[[ PROVIDED RECORDS, beginning ]]
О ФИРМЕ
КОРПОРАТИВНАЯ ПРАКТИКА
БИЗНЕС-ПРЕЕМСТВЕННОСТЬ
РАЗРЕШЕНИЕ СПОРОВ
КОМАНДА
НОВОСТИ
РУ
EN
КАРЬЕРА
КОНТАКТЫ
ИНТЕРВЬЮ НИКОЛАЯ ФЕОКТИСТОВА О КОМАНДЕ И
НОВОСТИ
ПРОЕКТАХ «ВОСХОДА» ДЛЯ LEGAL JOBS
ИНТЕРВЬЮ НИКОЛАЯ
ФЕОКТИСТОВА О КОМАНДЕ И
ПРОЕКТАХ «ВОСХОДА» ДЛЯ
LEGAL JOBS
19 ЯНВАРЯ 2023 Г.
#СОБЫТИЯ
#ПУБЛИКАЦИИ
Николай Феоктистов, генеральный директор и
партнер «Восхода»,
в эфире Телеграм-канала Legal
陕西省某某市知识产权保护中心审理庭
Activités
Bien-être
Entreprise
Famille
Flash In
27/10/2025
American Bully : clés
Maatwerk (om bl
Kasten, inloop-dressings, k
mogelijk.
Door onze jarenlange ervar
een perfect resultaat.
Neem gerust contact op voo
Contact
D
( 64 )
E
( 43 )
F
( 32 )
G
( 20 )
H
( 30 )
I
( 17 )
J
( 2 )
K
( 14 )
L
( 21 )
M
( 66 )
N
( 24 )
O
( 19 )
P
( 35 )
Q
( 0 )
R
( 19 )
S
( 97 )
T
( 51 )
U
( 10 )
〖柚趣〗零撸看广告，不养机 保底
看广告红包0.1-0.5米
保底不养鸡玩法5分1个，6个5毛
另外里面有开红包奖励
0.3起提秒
[[ PROVIDED RECORDS, end ]]
HOW TO COMPLETE THIS TASK: Reproduce all of the material above word for word.

WRITTEN ANSWER:
О ФИРМЕ
КОРПОРАТИВНАЯ ПРАКТИКА
БИЗНЕС-ПРЕЕМСТВЕННОСТЬ
РАЗРЕШЕНИЕ СПОРОВ
КОМАНДА
НОВОСТИ
РУ
EN
КАРЬЕРА
КОНТАКТЫ
ИНТЕРВЬЮ НИКОЛАЯ ФЕОКТИСТОВА О КОМАНДЕ И
НОВОСТИ
ПРОЕКТАХ «ВОСХОДА» ДЛЯ LEGAL JOBS
ИНТЕРВЬЮ НИКОЛАЯ
ФЕОКТИСТОВА О КОМАНДЕ И
ПРОЕКТАХ «ВОСХОДА» ДЛЯ
LEGAL JOBS
19 ЯНВАРЯ 2023 Г.
#СОБЫТИЯ
#ПУБЛИКАЦИИ
Николай Феоктистов, генеральный директор и
партнер «Восхода»,
в эфире Телеграм-канала Legal
陕西省某某市知识产权保护中心审理庭
Activités
Bien-être
Entreprise
Famille
Flash In
27/10/2025
American Bully : clés
Maatwerk (om bl
Kasten, inloop-dressings, k
mogelijk.
Door onze jarenlange ervar
een perfect resultaat.
Neem gerust contact op voo
Contact
D
( 64 )
E
( 43 )
F
( 32 )
G
( 20 )
H
( 30 )
I
( 17 )
J
( 2 )
K
( 14 )
L
( 21 )
M
( 66 )
N
( 24 )
O
( 19 )
P
( 35 )
Q
( 0 )
R
( 19 )
S
( 97 )
T
( 51 )
U
( 10 )
〖柚趣〗零撸看广告，不养机 保底
看广告红包0.1-0.5米
保底不养鸡玩法5分1个，6个5毛
另外里面有开红包奖励
0.3起提秒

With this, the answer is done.